What does that mean? Sometimes when you’re doing a speech, before you’re even writing the speech, when you’re just at the very beginning and you’re outlining the idea, sometimes a real rational approach, a really well-thought out approach, works really well. A top-down thing. What do I want to say? What’s the moral of the story? Then you fill in the spaces later.
Sometimes, it doesn’t work that way, and sometimes you’ve just got to fill in the spaces first and let the shape come later.
That’s why I say, talk to the wall, because sometimes the best speeches come when you talk to an inanimate object. Talk to the wall or talk to the couch, or talk to the cat, or talk to a plant, or whatever.
For a couple of days, just tell a story and talk to whatever that object is. Somewhere along the way, the story will start to take shape.
When you first start out, it might feel awful and you might think this story is so uninteresting and it has no point at all.

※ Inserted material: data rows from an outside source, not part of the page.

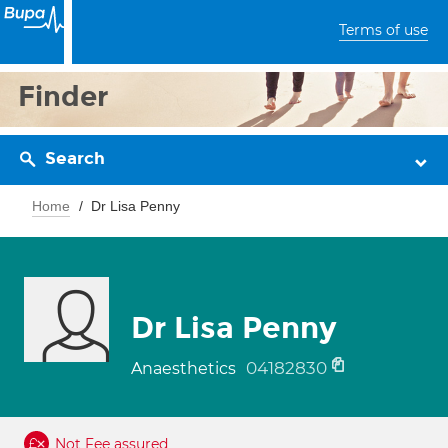
Terms of use
Finder
Search
Home
Dr Lisa Penny
Dr Lisa Penny
04182830
Anaesthetics
Not Fee assured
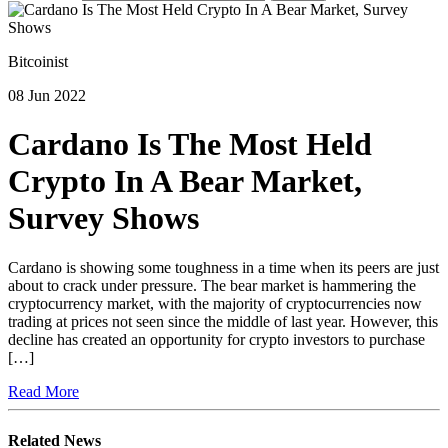
Bitcoinist
08 Jun 2022
Cardano Is The Most Held
Crypto In A Bear Market,
Survey Shows
Cardano is showing some toughness in a time when its peers are just
about to crack under pressure. The bear market is hammering the
cryptocurrency market, with the majority of cryptocurrencies now
trading at prices not seen since the middle of last year. However, this
decline has created an opportunity for crypto investors to purchase
[…]
Read More
Related News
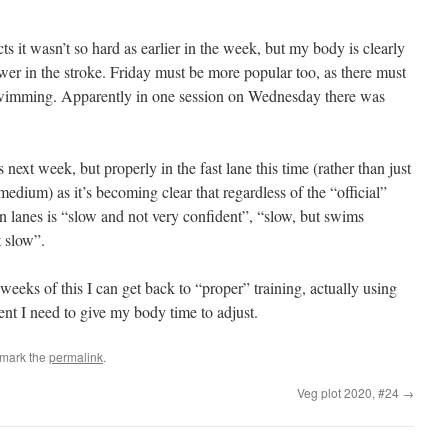
 it wasn’t so hard as earlier in the week, but my body is clearly
power in the stroke. Friday must be more popular too, as there must
swimming. Apparently in one session on Wednesday there was
next week, but properly in the fast lane this time (rather than just
dium) as it’s becoming clear that regardless of the “official”
en lanes is “slow and not very confident”, “slow, but swims
 slow”.
weeks of this I can get back to “proper” training, actually using
ent I need to give my body time to adjust.
kmark the
permalink
.
Veg plot 2020, #24
→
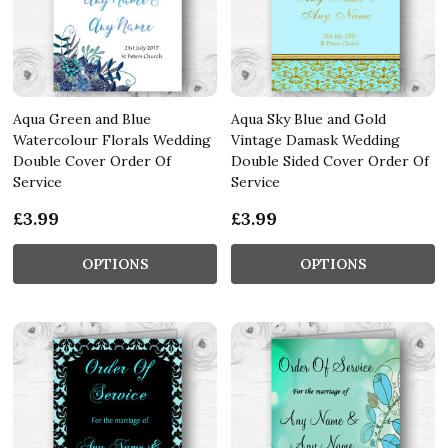
Aqua Green and Blue
Aqua Sky Blue and Gold
Watercolour Florals Wedding
Vintage Damask Wedding
Double Cover Order Of
Double Sided Cover Order Of
Service
Service
£3.99
£3.99
OPTIONS
OPTIONS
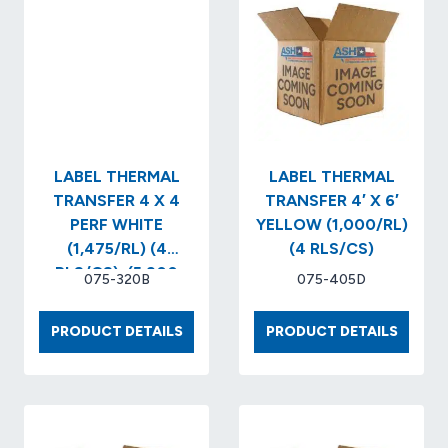
LABEL THERMAL
LABEL THERMAL
TRANSFER 4 X 4
TRANSFER 4′ X 6′
PERF WHITE
YELLOW (1,000/RL)
(1,475/RL) (4
(4 RLS/CS)
RLS/CS)..(5,900
075-320B
075-405D
LABELS/BOX)
LABEL
LABEL
PRODUCT DETAILS
PRODUCT DETAILS
THERMAL
THERM
TRANSFER
TRANS
4
4′
X
X
4
6′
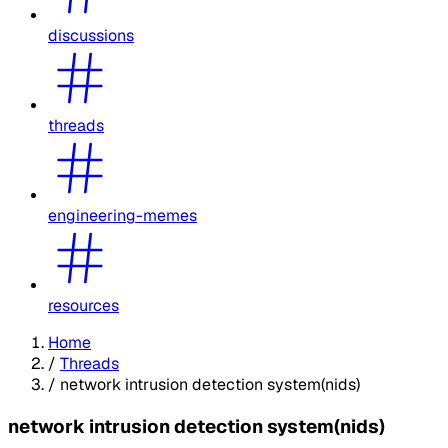
discussions
threads
engineering-memes
resources
Home
/
Threads
/
network intrusion detection system(nids)
network intrusion detection system(nids)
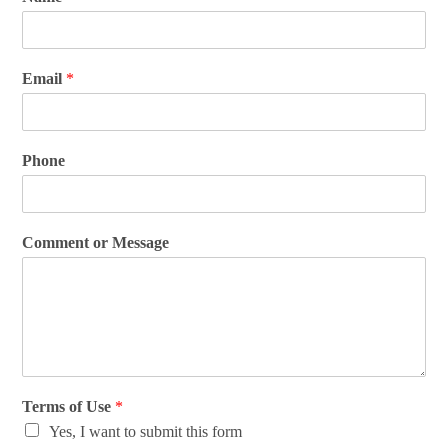
Email
*
Phone
Comment or Message
Terms of Use
*
Yes, I want to submit this form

I’m sorry, but you’re just going to have to go through that for a couple of hours, feeling like that, before finally, something starts to take shape.
At the end, you’re going to end up with a speech that’s probably better than any one that you would have rationally thought about beforehand. It requires more creativity and patience at the beginning, but sometimes the results … You’ll get results that a rational approach won’t get you.